Allah ﷻ berfirman kepada hamba dan rasul-Nya, yaitu Nabi Muhammad ﷺ: “Dan (ingatlah) pada hari (ketika) Kami bangkitkan pada tiap-tiap umat seorang saksi atas mereka dari mereka sendiri, dan Kami datangkan kamu (Muhammad) menjadi saksi atas mereka.” (An-Nahl: 89) Yakni atas umatmu. Maksudnya, ingatlah kamu tentang hari itu dan kengerian yang ada padanya serta kemuliaan yang besar dan kedudukan yang tinggi yang diberikan oleh Allah kepadamu pada hari itu.
Ayat ini mempunyai makna yang mirip dengan ayat yang sahabat Abdullah ibnu Mas'ud menghentikan bacaannya pada ayat tersebut. Ayat yang dimaksud adalah ayat surat An-Nisa, yaitu firman-Nya: “Maka bagaimanakah (halnya orang kafir nanti) apabila Kami mendatangkan seorang saksi (rasul) dari tiap-tiap umat dan Kami mendatangkan kamu (Muhammad) sebagai saksi atas mereka itu.” (An-Nisa: 41). Ketika bacaan sahabat Ibnu Mas'ud sampai pada ayat ini, Rasulullah ﷺ bersabda kepadanya, "Cukup," yakni hentikan bacaanmu. Ibnu Mas'ud mengatakan bahwa lalu ia berpaling melihat Rasulullah ﷺ, tiba-tiba ia melihat kedua mata Rasulullah ﷺ mencucurkan air matanya.”
Firman Allah ﷻ: “Dan Kami turunkan kepadamu Al-Kitab (Al-Qur'an) untuk menjelaskan segala sesuatu.” (An-Nahl: 89)
Ibnu Mas'ud mengatakan bahwa telah dijelaskan kepada kita di dalam Al-Qur'an ini semua ilmu dan segala sesuatu. Menurut Mujahid, telah dijelaskan di dalam Al-Qur'an semua perkara halal dan haram.

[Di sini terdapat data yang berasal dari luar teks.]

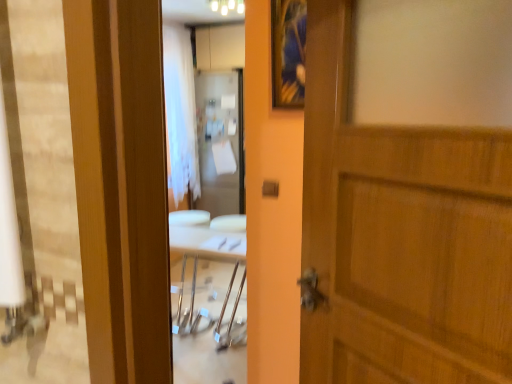 The image size is (512, 384). Find the location of `wooden framed picture at upper center`. wooden framed picture at upper center is located at coordinates (288, 52).

Where is `white glossy light fixture at upper center`? The width and height of the screenshot is (512, 384). white glossy light fixture at upper center is located at coordinates (227, 6).

What do you see at coordinates (180, 112) in the screenshot? I see `white sheer curtain at center` at bounding box center [180, 112].

Image resolution: width=512 pixels, height=384 pixels. I want to click on wooden framed picture at upper center, so click(288, 52).

Does wooden door at center have a smaller size compared to white glossy light fixture at upper center?

No, wooden door at center is not smaller than white glossy light fixture at upper center.

Between wooden door at center and white glossy light fixture at upper center, which one is positioned in front?

wooden door at center is more forward.

In the scene shown: Would you say wooden door at center is to the left or to the right of white glossy light fixture at upper center in the picture?

wooden door at center is to the right of white glossy light fixture at upper center.

Which is in front, point (329, 84) or point (234, 2)?

The point (329, 84) is closer to the camera.

From a real-world perspective, is white sheer curtain at center above or below wooden door at center?

In terms of real-world spatial position, white sheer curtain at center is above wooden door at center.

How distant is white sheer curtain at center from wooden door at center?

white sheer curtain at center is 3.34 meters from wooden door at center.

From the image's perspective, which object appears higher, white sheer curtain at center or wooden door at center?

white sheer curtain at center, from the image's perspective.

Is white sheer curtain at center smaller than wooden door at center?

Actually, white sheer curtain at center might be larger than wooden door at center.

From the image's perspective, who appears lower, wooden framed picture at upper center or white sheer curtain at center?

wooden framed picture at upper center appears lower in the image.

Find the location of `curtain below the wooden framed picture at upper center (from a real-world perspective)`. curtain below the wooden framed picture at upper center (from a real-world perspective) is located at coordinates (180, 112).

Is wooden framed picture at upper center bigger or smaller than white sheer curtain at center?

Considering their sizes, wooden framed picture at upper center takes up less space than white sheer curtain at center.

From their relative heights in the image, would you say wooden framed picture at upper center is taller or shorter than white sheer curtain at center?

wooden framed picture at upper center is shorter than white sheer curtain at center.

Considering the relative sizes of white glossy light fixture at upper center and white sheer curtain at center in the image provided, is white glossy light fixture at upper center taller than white sheer curtain at center?

No, white glossy light fixture at upper center is not taller than white sheer curtain at center.

Is white glossy light fixture at upper center not within white sheer curtain at center?

That's correct, white glossy light fixture at upper center is outside of white sheer curtain at center.

From a real-world perspective, is white glossy light fixture at upper center positioned over white sheer curtain at center based on gravity?

Yes, from a real-world perspective, white glossy light fixture at upper center is on top of white sheer curtain at center.

Based on the photo, considering the relative positions of wooden framed picture at upper center and wooden door at center in the image provided, is wooden framed picture at upper center to the left of wooden door at center from the viewer's perspective?

Yes.

Considering the sizes of wooden framed picture at upper center and wooden door at center in the image, is wooden framed picture at upper center taller or shorter than wooden door at center?

Clearly, wooden framed picture at upper center is shorter compared to wooden door at center.

From a real-world perspective, which is physically below, wooden framed picture at upper center or wooden door at center?

wooden door at center.

Is wooden framed picture at upper center inside or outside of wooden door at center?

wooden framed picture at upper center lies outside wooden door at center.

Is wooden door at center positioned behind white sheer curtain at center?

No, it is not.

Is wooden door at center completely or partially outside of white sheer curtain at center?

wooden door at center lies outside white sheer curtain at center's area.

Which object is thinner, wooden door at center or white sheer curtain at center?

wooden door at center.

Measure the distance from white glossy light fixture at upper center to wooden framed picture at upper center.

1.87 meters.

Considering the sizes of objects white glossy light fixture at upper center and wooden framed picture at upper center in the image provided, who is wider, white glossy light fixture at upper center or wooden framed picture at upper center?

Wider between the two is white glossy light fixture at upper center.

Would you say white glossy light fixture at upper center is outside wooden framed picture at upper center?

Yes.

Which point is more distant from viewer, (244, 8) or (277, 88)?

Positioned behind is point (244, 8).

You are a GUI agent. You are given a task and a screenshot of the screen. Output one action in this format:
    pyautogui.click(x=<x>, y=<y>)
    Task: Click on the door in front of the white glossy light fixture at upper center
    The image size is (512, 384).
    Given the screenshot: What is the action you would take?
    pyautogui.click(x=400, y=235)

Locate an element on the screen. The width and height of the screenshot is (512, 384). curtain above the wooden door at center (from the image's perspective) is located at coordinates (180, 112).

Looking at the image, which one is located further to white glossy light fixture at upper center, white sheer curtain at center or wooden framed picture at upper center?

Among the two, wooden framed picture at upper center is located further to white glossy light fixture at upper center.

Estimate the real-world distances between objects in this image. Which object is closer to wooden framed picture at upper center, wooden door at center or white glossy light fixture at upper center?

Based on the image, wooden door at center appears to be nearer to wooden framed picture at upper center.

When comparing their distances from white sheer curtain at center, does wooden framed picture at upper center or wooden door at center seem further?

wooden door at center.

Looking at the image, which one is located closer to wooden door at center, white sheer curtain at center or wooden framed picture at upper center?

Based on the image, wooden framed picture at upper center appears to be nearer to wooden door at center.

Looking at this image, when comparing their distances from white sheer curtain at center, does wooden framed picture at upper center or white glossy light fixture at upper center seem further?

The object further to white sheer curtain at center is wooden framed picture at upper center.

Estimate the real-world distances between objects in this image. Which object is closer to wooden door at center, white glossy light fixture at upper center or wooden framed picture at upper center?

wooden framed picture at upper center is positioned closer to the anchor wooden door at center.

Estimate the real-world distances between objects in this image. Which object is further from wooden door at center, wooden framed picture at upper center or white glossy light fixture at upper center?

white glossy light fixture at upper center is further to wooden door at center.

Considering their positions, is white sheer curtain at center positioned closer to wooden framed picture at upper center than wooden door at center?

Among the two, wooden door at center is located nearer to wooden framed picture at upper center.

Identify the location of light fixture located between wooden framed picture at upper center and white sheer curtain at center in the depth direction. (227, 6).

In order to click on light fixture between wooden door at center and white sheer curtain at center from front to back in this screenshot , I will do `click(227, 6)`.

Where is `picture frame between wooden door at center and white sheer curtain at center along the z-axis`? This screenshot has height=384, width=512. picture frame between wooden door at center and white sheer curtain at center along the z-axis is located at coordinates (288, 52).

Where is `picture frame located between wooden door at center and white glossy light fixture at upper center in the depth direction`? The width and height of the screenshot is (512, 384). picture frame located between wooden door at center and white glossy light fixture at upper center in the depth direction is located at coordinates (x=288, y=52).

Pendapat Ibnu Mas'ud lebih umum dan lebih mencakup, karena sesungguhnya Al-Qur'an itu mencakup semua ilmu yang bermanfaat, menyangkut berita yang terdahulu dan pengetahuan tentang masa mendatang. Disebutkan pula semua perkara halal dan haram, serta segala sesuatu yang diperlukan oleh manusia dalam urusan dunia, agama, penghidupan, dan akhiratnya.
“Dan sebagai petunjuk.” (An-Nahl: 89) buat manusia yang berhati “serta rahmat dan kabar gembira bagi orang-orang yang berserah diri (muslim).” (An-Nahl: 89)
Al-Auza'i mengatakan sehubungan dengan makna firman-Nya: “Dan Kami turunkan kepadamu Al-Kitab (Al-Qur'an) untuk menjelaskan segala sesuatu.” (An-Nahl: 89). Yang dimaksud dengan menjelaskan dalam ayat ini adalah menjelaskan Al-Qur'an dengan sunnah.
Hubungan yang terdapat antara firman Allah ﷻ yang mengatakan: “Dan Kami turunkan kepadamu Al-Kitab.” (An-Nahl: 89) dengan firman-Nya yang mengatakan: “Dan Kami datangkan kamu (Muhammad) menjadi saksi atas mereka.” (An-Nahl: 89) Hanya Allah Yang lebih mengetahui maksudnya bahwa Tuhan yang mewajibkan atas kamu untuk menyampaikan Al-Qur'an yang diturunkan kepadamu, kelak Dia akan menanyakan hal tersebut kepadamu pada hari kiamat.
“Maka sungguh Kami akan menanyai umat-umat yang telah diutus rasul-rasul kepada mereka dan sungguh Kami akan menanyai (pula) rasul-rasul (Kami).” (Al-A'raf: 6)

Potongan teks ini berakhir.